**Records shown:**
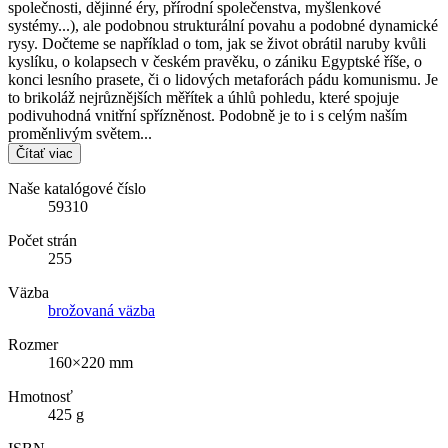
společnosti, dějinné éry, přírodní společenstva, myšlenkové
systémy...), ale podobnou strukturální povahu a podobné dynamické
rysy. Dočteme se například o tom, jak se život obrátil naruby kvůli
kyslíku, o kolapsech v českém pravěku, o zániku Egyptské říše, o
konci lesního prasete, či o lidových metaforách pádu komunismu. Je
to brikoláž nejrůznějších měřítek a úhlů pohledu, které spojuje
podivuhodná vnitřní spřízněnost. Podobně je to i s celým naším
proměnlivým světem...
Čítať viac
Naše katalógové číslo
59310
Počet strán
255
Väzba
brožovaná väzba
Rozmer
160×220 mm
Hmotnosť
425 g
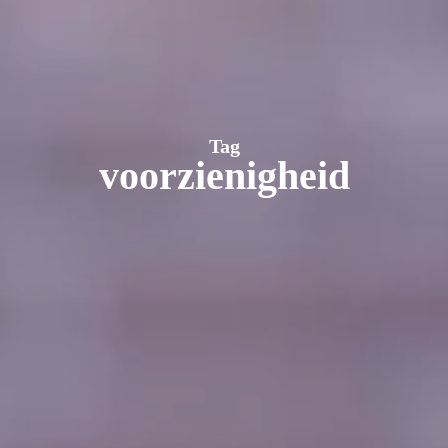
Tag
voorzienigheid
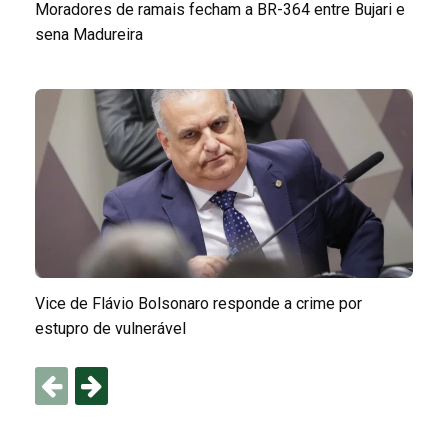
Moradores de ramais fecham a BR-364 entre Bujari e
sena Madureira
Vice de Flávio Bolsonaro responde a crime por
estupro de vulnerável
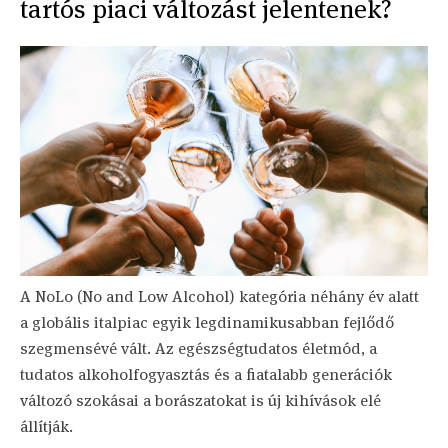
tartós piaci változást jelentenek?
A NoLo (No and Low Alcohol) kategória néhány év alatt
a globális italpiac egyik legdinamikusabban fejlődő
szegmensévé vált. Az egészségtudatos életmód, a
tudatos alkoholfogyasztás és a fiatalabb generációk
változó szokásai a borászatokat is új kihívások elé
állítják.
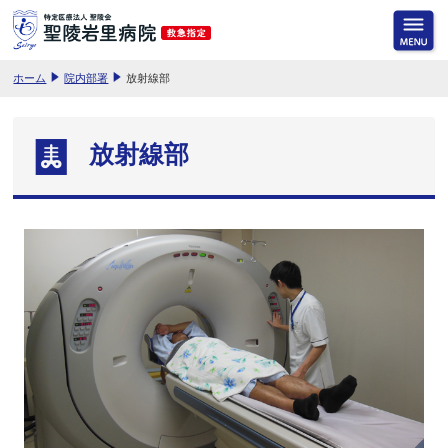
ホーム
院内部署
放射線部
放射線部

**Directions for this task:** Omit the pictures, and please restate word for word the lines running from the line with "voorzienigheid" to the end of the entries.

**Solution for this task:**
voorzienigheid
Moradores de ramais fecham a BR-364 entre Bujari e
sena Madureira
Vice de Flávio Bolsonaro responde a crime por
estupro de vulnerável
tartós piaci változást jelentenek?
A NoLo (No and Low Alcohol) kategória néhány év alatt
a globális italpiac egyik legdinamikusabban fejlődő
szegmensévé vált. Az egészségtudatos életmód, a
tudatos alkoholfogyasztás és a fiatalabb generációk
változó szokásai a borászatokat is új kihívások elé
állítják.
ホーム
院内部署
放射線部
放射線部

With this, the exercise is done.